You can try to execute it with online mathworks live editor: https://www.mathworks.com/help/signal/ref/thd.html

The result:

--- Code: ---THD:  -294.29 dB
-3.01 dB for 6000.000 kHz
-302.04 dB for 11988.281 kHz
-319.37 dB for 18011.719 kHz
-301.21 dB for 23988.281 kHz
-309.92 dB for 30000.000 kHz
-312.32 dB for 36000.000 kHz
-305.21 dB for 42000.000 kHz
-323.00 dB for 48000.000 kHz
NaN dB for NaN kHz
NaN dB for NaN kHz

--- End code ---

I'm not sure what is the reason for that -3.01 dB offset for the 1'st harmonic 6.000 kHz?
Because sin() function returns sine in range -1..+1, so it should be 0.00 dB for 6 kHz.

Any idea why -3.01 dB offset is here?

TimFox:
It's probably an rms value.
(-1, +1) range is 2 V pk-pk = 0.707 V rms, which is -3.01 dBV.

magic:
That's what it looks like.

Your code triggers me.

--- Code: ---i = (0:8192)
y = sin(i*2*pi*512/8192)
--- End code ---

Is this the right subforum? ::)

--- Quote from: TimFox on June 12, 2022, 02:28:29 pm ---It's probably an rms value.
(-1, +1) range is 2 V pk-pk = 0.707 V rms, which is -3.01 dBV.

--- End quote ---

yes, when I apply sqrt(2) scale to the input data, it shows 0 dB. The same issue with noise power returned from snr() function.
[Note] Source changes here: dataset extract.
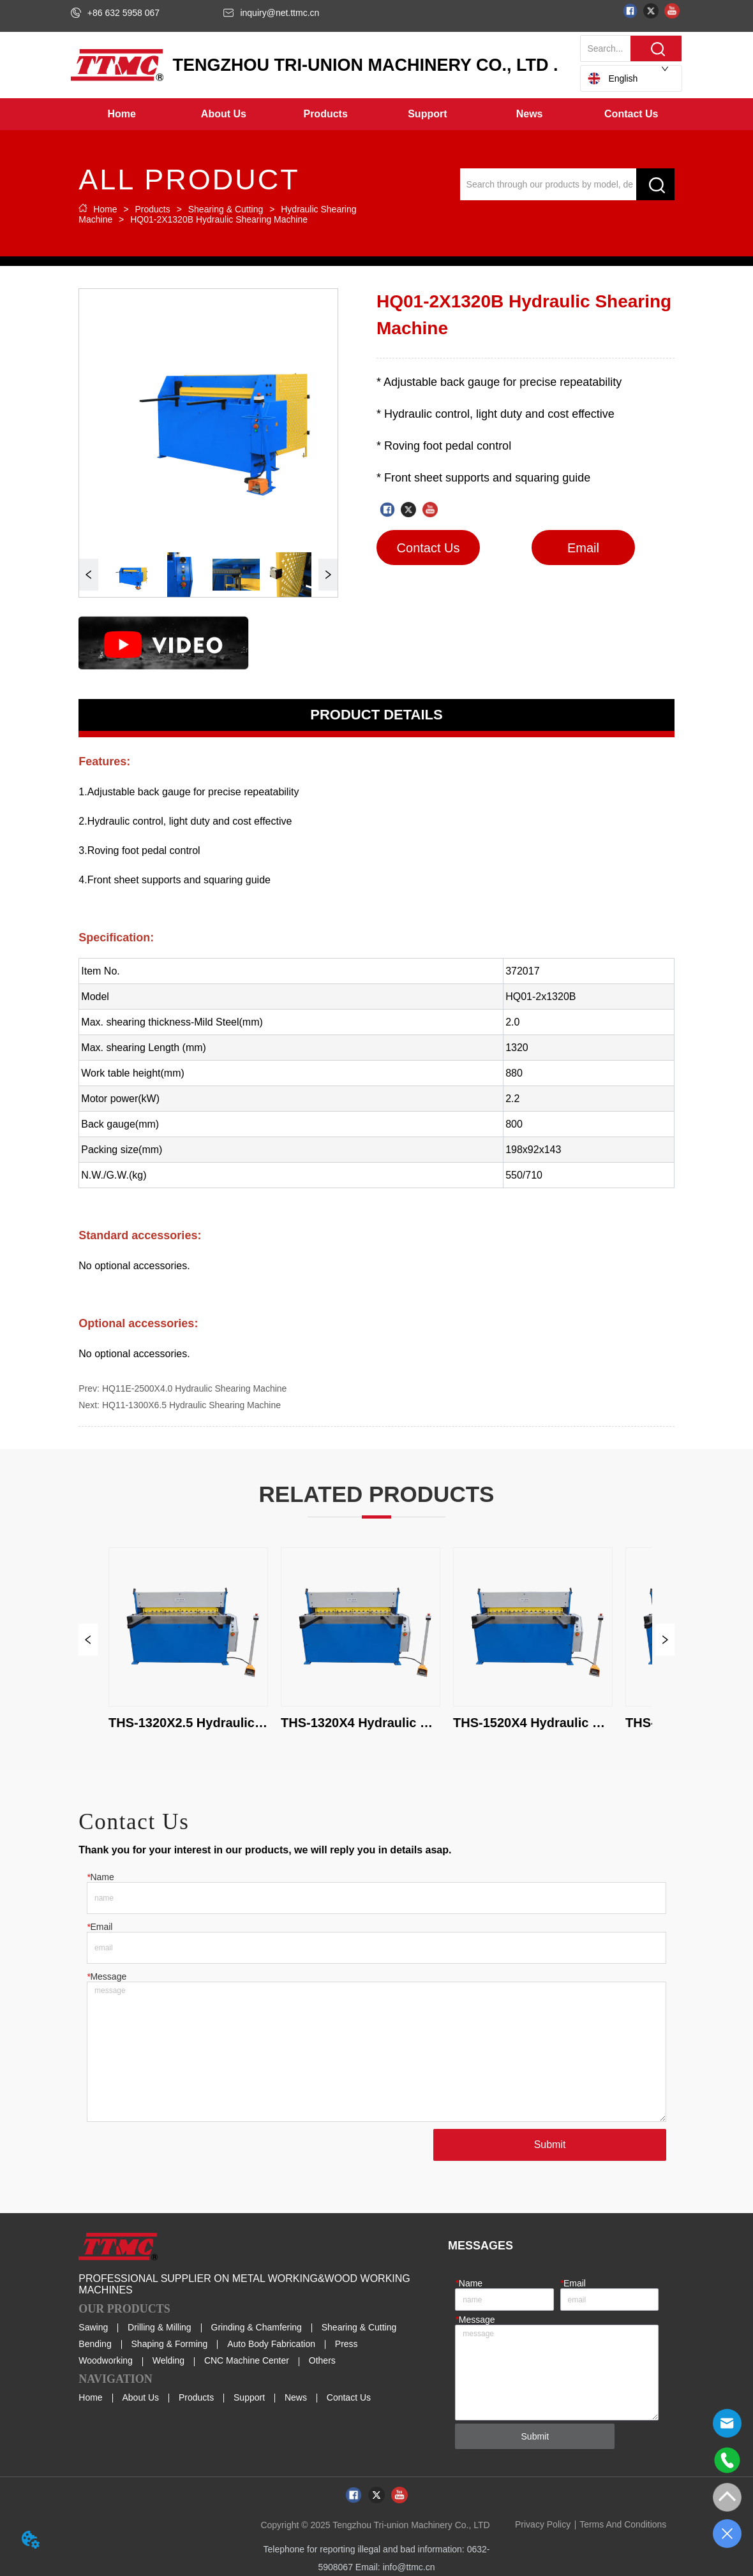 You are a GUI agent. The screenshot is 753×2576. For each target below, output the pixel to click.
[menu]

But what is the reason for it?

--- Quote from: magic on June 12, 2022, 07:52:16 pm ---Is this the right subforum? ::)

--- End quote ---

I tried to find appropriate subforum for MATLAB questions, but didn't find. Since my question is related with measurements, it seems that this subforum is most close to the subject of the question :)

coppice:

--- Quote from: radiolistener on June 12, 2022, 01:06:51 pm ---I'm not sure what is the reason for that -3.01 dB offset for the 1'st harmonic 6.000 kHz?
Because sin() function returns sine in range -1..+1, so it should be 0.00 dB for 6 kHz.

Any idea why -3.01 dB offset is here?

--- End quote ---
The Mathworks documentation is pretty vague. The THD value is properly specified as dBc, which would be the total harmonic power relative to the fundamental. For the other measurements it just says dB, but dB has to be relative to something.

It seems like they are returning the power of the harmonics relative to unit power, and assuming a 1:1 relationship between amplitude and power. So, you have a waveform with an amplitude of +1 to -1. Those are the peaks, so the RMS, or power, value is 1/sqrt(2), which is 3.02dB below unit power.